Dunque l’Italia (calcistica?) è un Paese razzista. Ed è per questo che Kevin Prince Boateng, uno dei giocatori più sopravvalutati degli ultimi anni, se ne è andato dal Milan per abbracciare il progetto (si dice così, quando si cambia squadra) dei tedeschi dello Schalke 04. Va detto che a svelare il retroscena non è stato il giocatore tedesco (naturalizzato ghanese), ma il direttore finanziario dello Schalke, Peter Peters (chi?). In assenza di smentita del diretto interessato, procediamo comunque e ci atteniamo alle dichiarazioni raccolte dal Corriere dello Sport: via dall’Italia “a causa dei numerosi episodi di razzismo avvenuti durante la sua permanenza in Italia”.
Ora, un’accusa del genere, vista la gravità, va circostanziata. A quali episodi si riferisce Boateng? La famosa amichevole con la Pro Patria in cui ha lasciato il campo (solo perché era un’amichevole, parliamoci chiaro) in risposta ai soliti “buuu” dei soliti idioti? Non basta. E se il problema sono i “buuu” che tutte le domeniche è stato costretto a sorbirsi dai tifosi avversari (lui come tutti i giocatori di colore), beh, cancelliamo subito la parola razzismo. Lo stadio, si sa è territorio franco (se dai un cazzotto a uno per strada vai in galera, se lo fai sugli spalti al massimo ti inibiscono l’accesso), territorio fertile per gli idioti che trovano “coraggio” nella massa: i “buuu” sono ignoranza, maleducazione, la stessa che trovi in miniatura quando sei in fila e ti passano davanti o quando provi ad attraversare sulle strisce pedonali. Per inciso, gli idioti da stadio si sono evoluti: una volta ululavano e mostravano banane ai giocatori di colore, ora l’ “uh-uh-uh” si è trasformato in “buu”, senza banane. Un deciso passo avanti.
Ma santo cielo, non è razzismo, è un modo becero per far innervosire gli avversari. Sei di colore, ti fanno “buuu”. Fossi brizzolato ti darebbero del vecchio di m..da. Ai tempi del Mirabello ai calciatori calvi si cantava “il pelato dev’essere bruciato”; e se un avversario rimaneva a terra era obbligatorio il “devi morire”. Oggi il “buu” è accompagnato da cori ben più gravi, in cui si augura la morte (“Se saltelli muore Balotelli”), si inneggia alle tragedie di Superga o dell’Heysel, si definisce Napoli “vergogna dell’Italia intera”, si oltraggia Romagna Mia (“Vorrei ca..re in quella m..da che chiami mare”), si rende onore alla “tigre” Arkan senza nemmeno sapere chi sia, si fischia l’Inno della Nazionale avversaria (è accaduto a Palermo qualche giorno fa, prima di Italia-Bulgaria) senza nemmeno sapere perché.

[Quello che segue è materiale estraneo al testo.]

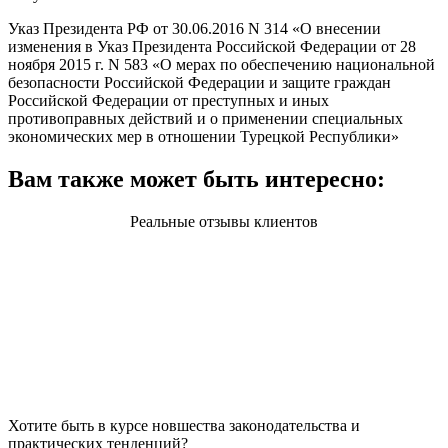
Указ Президента РФ от 30.06.2016 N 314 «О внесении
изменения в Указ Президента Российской Федерации от 28
ноября 2015 г. N 583 «О мерах по обеспечению национальной
безопасности Российской Федерации и защите граждан
Российской Федерации от преступных и иных
противоправных действий и о применении специальных
экономических мер в отношении Турецкой Республики»
Вам также может быть интересно:
Реальные отзывы клиентов
Хотите быть в курсе новшества законодательства и
практических тенденций?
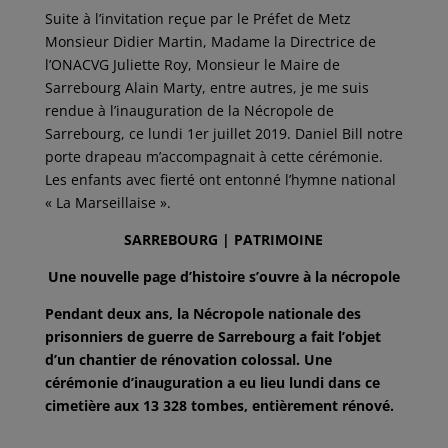
Suite à l’invitation reçue par le Préfet de Metz
Monsieur Didier Martin, Madame la Directrice de
l’ONACVG Juliette Roy, Monsieur le Maire de
Sarrebourg Alain Marty, entre autres, je me suis
rendue à l’inauguration de la Nécropole de
Sarrebourg, ce lundi 1er juillet 2019. Daniel Bill notre
porte drapeau m’accompagnait à cette cérémonie.
Les enfants avec fierté ont entonné l’hymne national
« La Marseillaise ».
SARREBOURG | PATRIMOINE
Une nouvelle page d’histoire s’ouvre à la nécropole
Pendant deux ans, la Nécropole nationale des
prisonniers de guerre de Sarrebourg a fait l’objet
d’un chantier de rénovation colossal. Une
cérémonie d’inauguration a eu lieu lundi dans ce
cimetière aux 13 328 tombes, entièrement rénové.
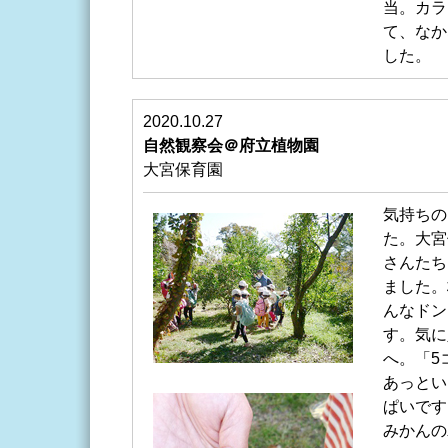
当。カラ
て、なか
した。
2020.10.27
自然観察会＠府立植物園
大宮保育園
気持ちの
た。大宮
さんたち
ました。
んなドン
す。気に
へ。「5
あっとい
ぱいです
みかんの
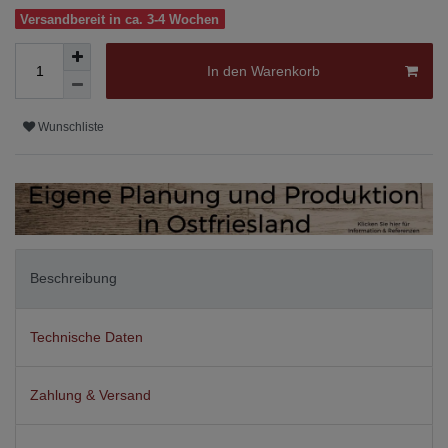
Versandbereit in ca. 3-4 Wochen
In den Warenkorb
Wunschliste
Beschreibung
Technische Daten
Zahlung & Versand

Lasci stare i “buuu”, Boateng, e ci dica quali sono gli episodi che l’hanno convinto a lasciare l’Italia, noto Paese razzista in cui abbiamo smesso di parlare dialetto per farci capire da tutti. Si tenga pure Melissa Satta e magari faccia il gesto sdegnoso di restituire quei 5-6 milioni incassati in tre campionati dal Milan. Tra l’altro il suo ex datore di lavoro, tale Silvio Berlusconi, in questo momento ne avrebbe bisogno per regolare alcune parcelle legali. Sarebbe un bel gesto.